TASK BRIEF> From the entries below, output the line with "text zde..." and each following line up to and including the line with "kanystry od benzínu? Pokud mají", exactly as written.

PROVIDED DATA>
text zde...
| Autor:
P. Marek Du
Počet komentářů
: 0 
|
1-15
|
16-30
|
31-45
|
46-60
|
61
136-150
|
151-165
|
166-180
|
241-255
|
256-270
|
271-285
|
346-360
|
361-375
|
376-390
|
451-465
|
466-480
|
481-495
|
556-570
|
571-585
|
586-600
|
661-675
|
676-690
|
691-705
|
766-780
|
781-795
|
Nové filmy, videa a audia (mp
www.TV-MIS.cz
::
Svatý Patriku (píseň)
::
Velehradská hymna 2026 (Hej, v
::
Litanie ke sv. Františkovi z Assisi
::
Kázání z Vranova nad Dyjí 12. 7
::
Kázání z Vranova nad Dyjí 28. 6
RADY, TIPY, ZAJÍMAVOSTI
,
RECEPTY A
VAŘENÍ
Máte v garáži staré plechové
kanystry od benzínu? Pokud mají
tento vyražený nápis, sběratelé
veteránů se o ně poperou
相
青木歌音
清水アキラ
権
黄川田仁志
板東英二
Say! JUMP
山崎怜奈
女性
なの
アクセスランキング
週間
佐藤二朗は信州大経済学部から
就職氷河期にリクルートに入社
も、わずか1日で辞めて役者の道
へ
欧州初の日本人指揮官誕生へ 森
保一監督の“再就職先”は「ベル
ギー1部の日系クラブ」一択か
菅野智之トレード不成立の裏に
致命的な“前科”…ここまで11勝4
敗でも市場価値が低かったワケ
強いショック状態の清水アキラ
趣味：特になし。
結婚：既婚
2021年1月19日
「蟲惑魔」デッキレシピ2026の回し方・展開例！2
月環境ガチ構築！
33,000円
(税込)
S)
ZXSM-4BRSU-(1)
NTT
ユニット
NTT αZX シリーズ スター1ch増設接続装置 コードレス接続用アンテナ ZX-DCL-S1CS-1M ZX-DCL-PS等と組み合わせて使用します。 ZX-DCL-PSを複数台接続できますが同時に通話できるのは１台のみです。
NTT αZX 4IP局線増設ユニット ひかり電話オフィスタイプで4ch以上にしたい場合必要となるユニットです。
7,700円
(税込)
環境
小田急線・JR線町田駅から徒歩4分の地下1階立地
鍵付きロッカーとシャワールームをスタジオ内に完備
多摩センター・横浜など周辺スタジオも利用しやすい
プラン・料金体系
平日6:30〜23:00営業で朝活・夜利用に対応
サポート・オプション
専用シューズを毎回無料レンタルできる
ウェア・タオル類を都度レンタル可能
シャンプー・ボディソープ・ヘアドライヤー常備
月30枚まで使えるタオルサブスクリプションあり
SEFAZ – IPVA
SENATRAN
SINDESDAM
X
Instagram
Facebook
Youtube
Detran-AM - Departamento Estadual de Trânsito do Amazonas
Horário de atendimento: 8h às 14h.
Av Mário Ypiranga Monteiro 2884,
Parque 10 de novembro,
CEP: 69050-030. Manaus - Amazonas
* * *
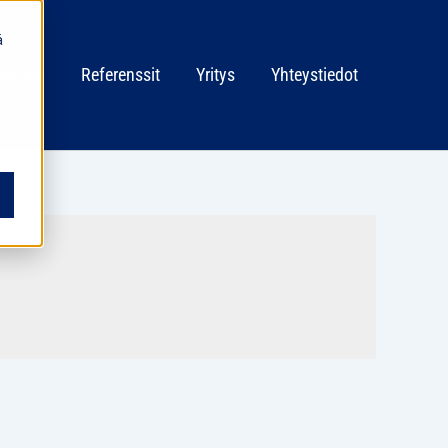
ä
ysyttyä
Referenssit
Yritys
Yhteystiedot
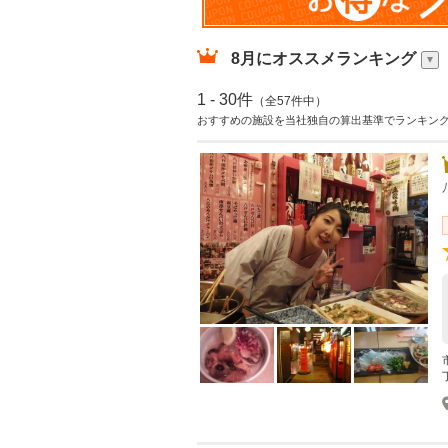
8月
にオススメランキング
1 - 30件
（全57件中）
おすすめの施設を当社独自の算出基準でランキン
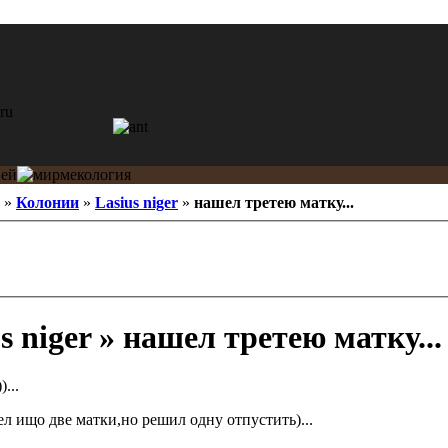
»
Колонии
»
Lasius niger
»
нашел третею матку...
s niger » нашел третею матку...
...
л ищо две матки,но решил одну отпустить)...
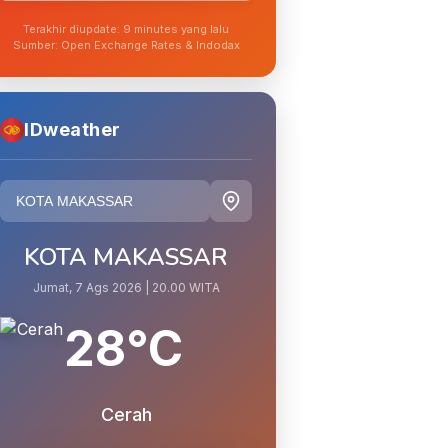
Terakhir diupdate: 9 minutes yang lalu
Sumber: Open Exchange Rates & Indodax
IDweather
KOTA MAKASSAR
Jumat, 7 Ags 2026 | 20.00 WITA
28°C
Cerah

RESULT FOR THIS EXERCISE>
text zde...
| Autor:
P. Marek Du
Počet komentářů
: 0 
|
1-15
|
16-30
|
31-45
|
46-60
|
61
136-150
|
151-165
|
166-180
|
241-255
|
256-270
|
271-285
|
346-360
|
361-375
|
376-390
|
451-465
|
466-480
|
481-495
|
556-570
|
571-585
|
586-600
|
661-675
|
676-690
|
691-705
|
766-780
|
781-795
|
Nové filmy, videa a audia (mp
www.TV-MIS.cz
::
Svatý Patriku (píseň)
::
Velehradská hymna 2026 (Hej, v
::
Litanie ke sv. Františkovi z Assisi
::
Kázání z Vranova nad Dyjí 12. 7
::
Kázání z Vranova nad Dyjí 28. 6
RADY, TIPY, ZAJÍMAVOSTI
,
RECEPTY A
VAŘENÍ
Máte v garáži staré plechové
kanystry od benzínu? Pokud mají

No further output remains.